Business

Nintendo shares fall as game company says Pokemon Go won't lure big profits

Shares in Nintendo plunged almost 20 per cent on Monday after the Tokyo-based video game company admitted it won't see much in terms of profit from the global Pokemon Go craze.

Nintendo only owns 1/3 of Pokemon company, and many others have stake in future profits

Pokemon Go is fast becoming the most popular app of all time, but there's some doubt that will translate into big profits for Nintendo. (Laura DaSilva/CBC)

Shares in Nintendo plunged almost 20 per cent on Monday after the Tokyo-based video game company admitted it won't see much in terms of profit from the global Pokemon Go craze.

Shares in the Kyoto-based company were off by about 5,000 yen after Nintendo put out a press release clarifying its stake in Pokemon Go, the mobile game that became the fastest app to ever reach 10 million downloads, and has since risen to 30 million downloads within barely a week of launch.

Although a free app, the game allows players to spend real money to buy coins and other in-game objects to enhance their experience. The game has tapped into a groundswell of nostalgia for the Pokemon craze, which first emerged about 20 years ago among kids who are now in their twenties and thirties and have disposable income.

Nintendo shares more than doubled from about 14,000 yen to more than 31,000 on the Tokyo Stock Exchange as the game broke more and more records. In U.S. dollar terms, that means Nintendo has added more than $12 billion US in market value since the free game launched.
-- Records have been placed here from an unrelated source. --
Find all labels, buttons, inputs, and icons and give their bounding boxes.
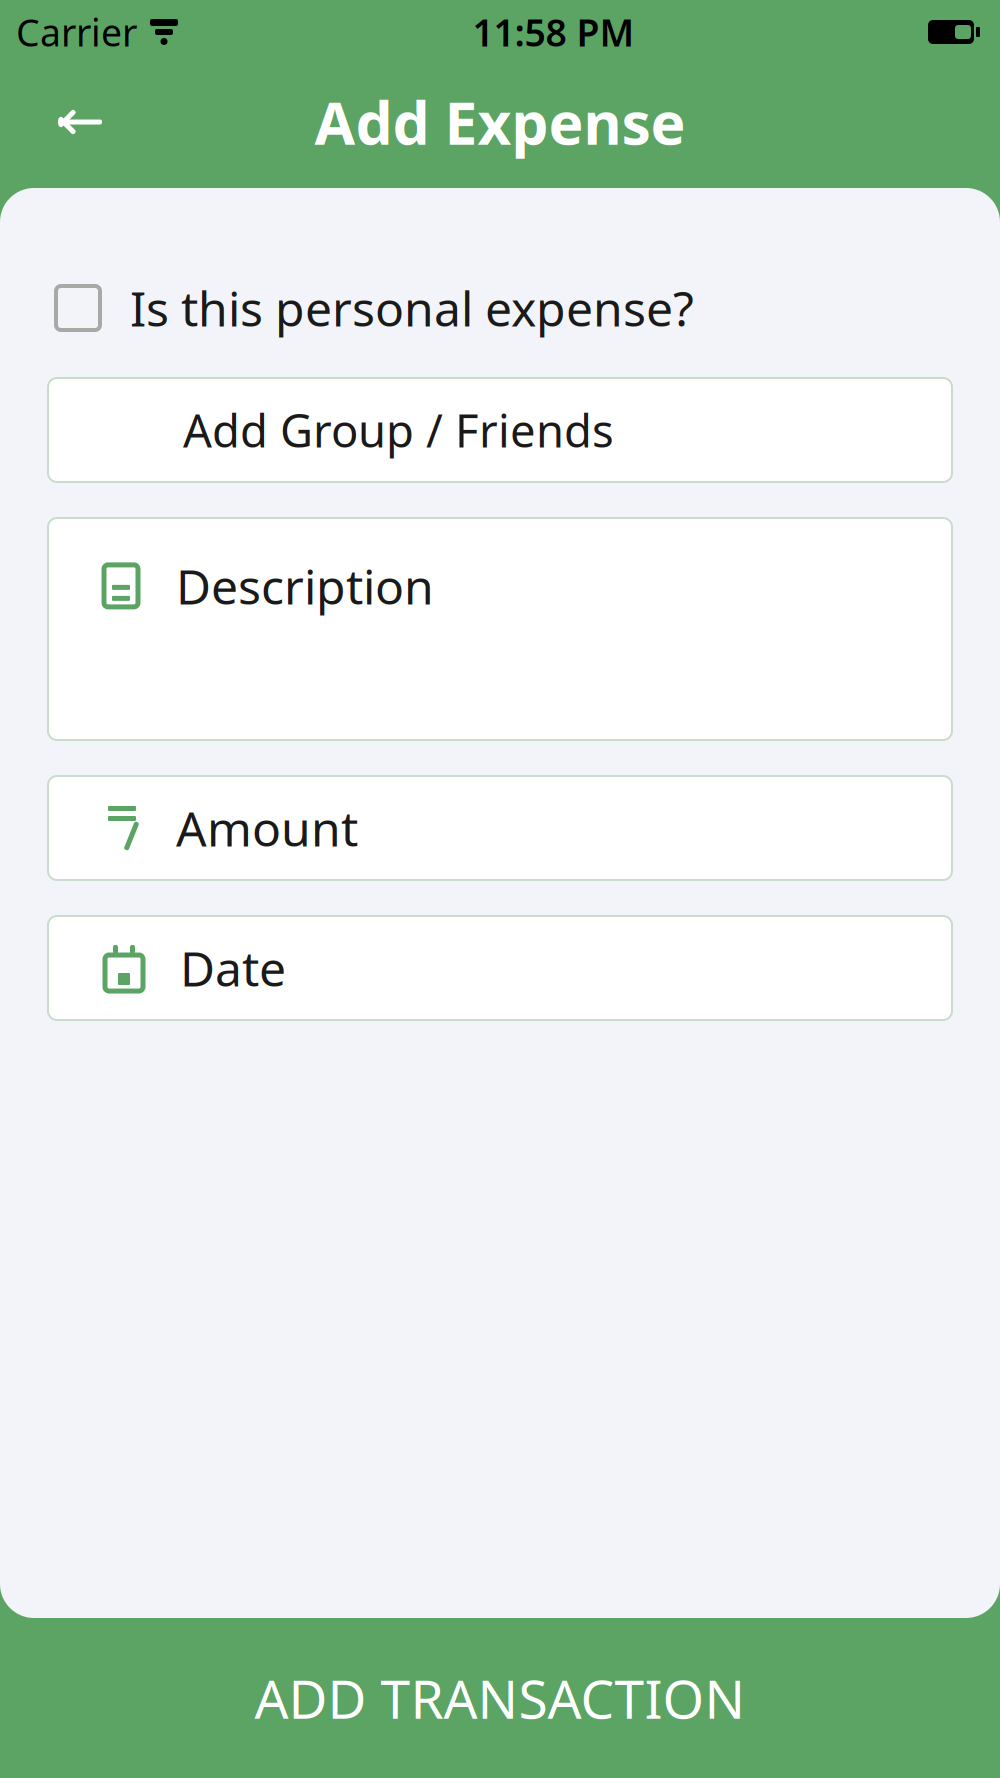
button[interactable]: Date bbox=[0, 916, 1000, 1020]
button[interactable]: Add Group / Friends bbox=[0, 378, 1000, 482]
button[interactable]: ADD TRANSACTION bbox=[0, 1618, 1000, 1778]
staticText: Add Group / Friends bbox=[183, 400, 614, 460]
button[interactable]: Amount bbox=[0, 776, 1000, 880]
staticText: Add Expense bbox=[314, 83, 686, 161]
button[interactable]: Description bbox=[0, 518, 1000, 740]
staticText: Amount bbox=[176, 796, 358, 860]
staticText: Is this personal expense? bbox=[130, 276, 694, 340]
staticText: ADD TRANSACTION bbox=[254, 1663, 746, 1733]
staticText: Carrier bbox=[16, 7, 137, 57]
staticText: 11:58 PM bbox=[472, 7, 634, 57]
staticText: Date bbox=[180, 936, 286, 1000]
staticText: Description bbox=[176, 554, 434, 618]
button[interactable]: Is this personal expense? bbox=[0, 258, 1000, 358]
button[interactable]: Back bbox=[42, 84, 118, 160]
But that stock rise wasn't grounded in reality, as Nintendo doesn't in fact own the game in question. It owns just under a third of the Pokemon company, which is co-owned by two other privately held Japanese companies. The app itself was developed by tech company Niantic, a former subsidiary of Google that Nintendo owns a small stake in.

With so many owners, the game won't be a financial bonanza for Nintendo, the company said. "Because of this accounting scheme," Nintendo said, "the income reflected on the company's consolidated business results is limited."

The 5,000-yen decline would likely have been larger, but the Tokyo Stock Exchange halted trading once that limit was hit because of a built-in circuit breaker designed to curb panic selling. 

That suggests the stock could be in for another wallop when it resumes trading on Tuesday.

Trailing competitors

Although an iconic name in gaming, Nintendo has fallen to a distant third place in the console gaming space behind Microsoft and Sony, and had steadfastly refused to enter the mobile gaming space entirely until the launch of Pokemon Go. 

The company has in the past been reluctant to allow its properties such as Super Mario Brothers and Donkey Kong to be used on other platforms such as Apple and Android devices.

Bayview Asset Management analyst Yasuo Sakuma says he remains bullish on the company's prospects even if Pokemon Go isn't quite the financial bonanza many predicted.

"Nintendo is well placed to boost its earnings with its other characters, such as Super Mario and Zelda, and their potential is unknown," he said.

Others agree.

"The market has overreacted to the Nintendo statement," said David Gibson, a senior analyst at Macquarie Securities Group. "I believe that Pokemon Go will be material in the company's earnings given the current trends for the game."